With the unknown perfect picnicking location looming above our heads, we decided to explore instead of having an old fashioned evening. Personally, I would have preferred a picnic. Things like that lend to serenity and peacefulness rather than rushing around trying to find something interesting to keep our minds occupied. That's one of the reasons I like landscape photography so much, you get to look upon views that the rest of the population generally are too busy to admire. Even more so when you are looking for that perfect landscape. To get it, you must take in all the beauty, not just what's directly in front of you.

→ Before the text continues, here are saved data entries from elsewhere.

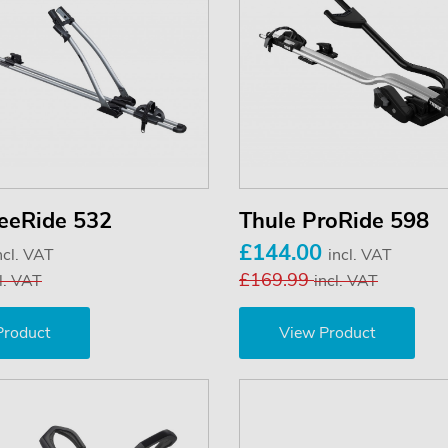
reeRide 532
Thule ProRide 598
£144.00
ncl. VAT
incl. VAT
£169.99
l. VAT
incl. VAT
Product
View Product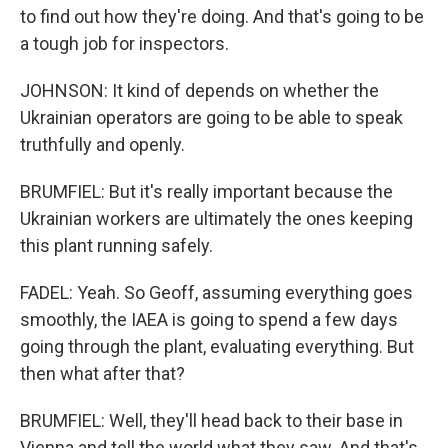
to find out how they're doing. And that's going to be
a tough job for inspectors.
JOHNSON: It kind of depends on whether the
Ukrainian operators are going to be able to speak
truthfully and openly.
BRUMFIEL: But it's really important because the
Ukrainian workers are ultimately the ones keeping
this plant running safely.
FADEL: Yeah. So Geoff, assuming everything goes
smoothly, the IAEA is going to spend a few days
going through the plant, evaluating everything. But
then what after that?
BRUMFIEL: Well, they'll head back to their base in
Vienna and tell the world what they saw. And that's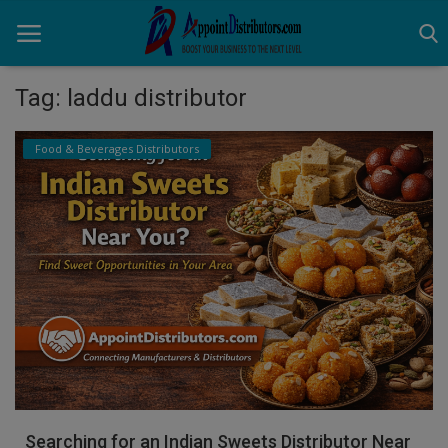
Tag: laddu distributor
Home
Food & Beverages Distributors
Business Opportunities
Business Services
Distributors
Manufacturer
Login
Register
Searching for an Indian Sweets Distributor Near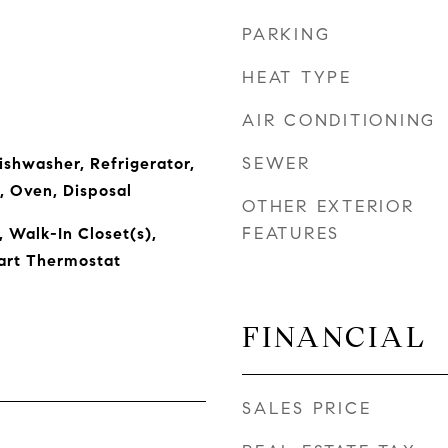
PARKING
HEAT TYPE
AIR CONDITIONING
SEWER
ishwasher, Refrigerator,
, Oven, Disposal
OTHER EXTERIOR
FEATURES
, Walk-In Closet(s),
art Thermostat
FINANCIAL
SALES PRICE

Taking a landscape photo is more complicated than one might think. Yes, it is about photographing the thing in front of you, but there is a lot of preparations that go into it. The first and most obvious is the weather. To get that perfect sunset or sunrise, you need more than just a sun half nestled in the horizon. The beauty of the shot is rarely the sun. What makes that shot beautiful is the context.
The end of a day; the sun making its nightly exit known to all. Its colors are the last grasp with the exclamation that it will return. It's rays folding through the trees, over the fields and bringing the depth of what is real to a warm and loving close. Just like that sentence is dramatic and profound (although not my best poetic dissertation) a landscape must evoke feelings that rival, if not overshadow, any book that was ever written or poem that has ever been penned.